Unser Tag begann wieder früh im Camp. Man sieht Orte, an denen ein Tag zuvor noch Zelte standen. Die Menschen sind weg. Die überall spürbare Unruhe wird auch im Umgang mit den Kindern sehr deutlich. Im Minutentakt streiten sich Kinder  und die meiste Zeit verbringen wir damit Eskalationen zu verhindern. Die Kinder spiegeln die Stimmung im Camp sehr deutlich wieder. Wieder verteilen wir Kleidung und andere Notwendigkeiten an Familien. im Hinterkopf die Vermutung, sie benötigen die Dinge für die weitere Flucht. Auf dem Rückweg trifft Nahid Amir und seine Mutter. Sie kann Ihnen noch Kleinigkeiten mit auf den Weg geben und dann sind sie weg. Einer aus der Gruppe sagt noch, dass er Amir sagte er solle nicht so viel mitnehmen. Als Nahid schaut was er gepackt hatte sieht sie in seinem Schlafsack sein „Deutschbuch“.
Bei Gesprächen mit Farsi sprechenden Menschen treffen wir immer wieder auf Menschen, die dort nicht richtig zu sein scheinen. dabei handelte es sich heute häufig um „Missionare“, die probierten die Menschen dort zu ihrem Glauben zu bekehren.

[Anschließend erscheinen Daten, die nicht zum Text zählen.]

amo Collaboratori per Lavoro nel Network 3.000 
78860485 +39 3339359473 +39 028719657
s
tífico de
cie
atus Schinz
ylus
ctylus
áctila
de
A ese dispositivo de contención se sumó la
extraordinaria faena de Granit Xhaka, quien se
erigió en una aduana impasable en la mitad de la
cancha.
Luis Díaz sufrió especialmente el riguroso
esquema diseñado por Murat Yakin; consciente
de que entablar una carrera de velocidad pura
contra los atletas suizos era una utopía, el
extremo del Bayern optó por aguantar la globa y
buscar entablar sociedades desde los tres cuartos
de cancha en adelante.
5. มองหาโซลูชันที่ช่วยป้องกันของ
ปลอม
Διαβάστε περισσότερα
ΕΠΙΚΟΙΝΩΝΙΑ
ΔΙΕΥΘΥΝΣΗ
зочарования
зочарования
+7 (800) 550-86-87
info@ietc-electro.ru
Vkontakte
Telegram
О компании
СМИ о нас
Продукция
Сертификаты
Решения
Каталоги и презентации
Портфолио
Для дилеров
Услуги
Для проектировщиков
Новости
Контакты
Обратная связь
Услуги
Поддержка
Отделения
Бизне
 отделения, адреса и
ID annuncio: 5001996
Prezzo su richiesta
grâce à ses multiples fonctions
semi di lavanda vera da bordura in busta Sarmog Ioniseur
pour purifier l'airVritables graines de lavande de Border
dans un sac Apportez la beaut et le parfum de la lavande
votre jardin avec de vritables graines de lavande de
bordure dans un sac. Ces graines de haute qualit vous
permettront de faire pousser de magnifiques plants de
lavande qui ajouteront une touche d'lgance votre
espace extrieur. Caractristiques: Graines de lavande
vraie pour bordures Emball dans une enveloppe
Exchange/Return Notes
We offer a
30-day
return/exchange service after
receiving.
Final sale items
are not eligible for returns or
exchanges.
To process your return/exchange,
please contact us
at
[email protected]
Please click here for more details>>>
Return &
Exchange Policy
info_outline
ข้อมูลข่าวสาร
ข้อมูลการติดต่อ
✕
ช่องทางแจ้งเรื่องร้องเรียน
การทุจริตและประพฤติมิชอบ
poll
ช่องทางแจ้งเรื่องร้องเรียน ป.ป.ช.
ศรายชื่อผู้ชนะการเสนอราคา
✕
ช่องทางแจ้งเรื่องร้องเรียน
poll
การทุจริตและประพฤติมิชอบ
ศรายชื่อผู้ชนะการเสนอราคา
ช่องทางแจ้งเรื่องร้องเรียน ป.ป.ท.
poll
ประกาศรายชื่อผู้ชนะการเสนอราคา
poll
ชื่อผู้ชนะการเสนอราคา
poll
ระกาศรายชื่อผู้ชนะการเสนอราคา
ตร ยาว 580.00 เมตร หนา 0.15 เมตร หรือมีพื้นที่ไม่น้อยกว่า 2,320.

Unsere Wut darüber ist fast grenzenlos. Uns scheint als hätten die Menschen dort im Moment sicher andere Probleme als darüber nachzudenken Zeugen Jovoas oder Evangelikale zu werden. Immer mehr Menschen erzählen von ihren Plänen. Die Farsiklasse ist deutlich geschrumpft. Und wir wissen, dass auch in den nächsten Tagen einige nicht mehr kommen werden.
Nach der Arbeit im Camp haben wir noch einen kurzen Stop gemacht um für Nasrin, ein junges Mädchen, das jeden Tag im CultureCenter arbeitet ein Packet mit den nötigsten Sachen für eine junge Frau zusammen zu stellen.

Tag 6

Nach dem zur Routine werdenden Besuch im Warehouse starten wir unseren Tag im Camp. Die Kinder stehen immer schon ab 09:00 Uhr vor dem Tor um endlich ins Center zu kommen. Nach Ankommen und Toben werden die ersten Aktivitäten angeboten. Je nachdem welche Ehrenamtlichen (Leute wie wir oder Bewohner des Camps) dort sind wird Sport, Yoga, Musik oder Schach angeboten. Danach werden die bis zu 150 Kinder grob nach Alter aufgeteilt. Für die Kleinen heißt es dann erst mal eine Runde malen und nach dem üblichen Toilettengang wird gespielt. Für die Größeren wird Mathe, Englisch, arabisch oder kurdisch angeboten. Dank der Kooperation mit dem Hotfood Idomeni Team werden die Kinder mit Frühstück und Mittagessen versorgt. Ab Ca. 13:30/14:00 heißt es für die Ehrenamtlichen durchatmen. Für uns heißt es meist durch das Camp zu laufen und die mitgebrachten Kleiderspenden zu verteilen. Zwischen 15:00 und 15:30 beginnt der Farsi Unterricht für die Kleinen und Amirs Einzelunterricht. Im Anschluss werden die Erwachsenen unterrichtet. Englisch für Anfänger und Fortgeschrittene wird von 17:00-18:00 angeboten. Von 18:00-19:00 findet der Deutschkurs für Erwachsene statt. Sonntags gibt es ein wechselndes kulturelles Angebot für alle Interessierten.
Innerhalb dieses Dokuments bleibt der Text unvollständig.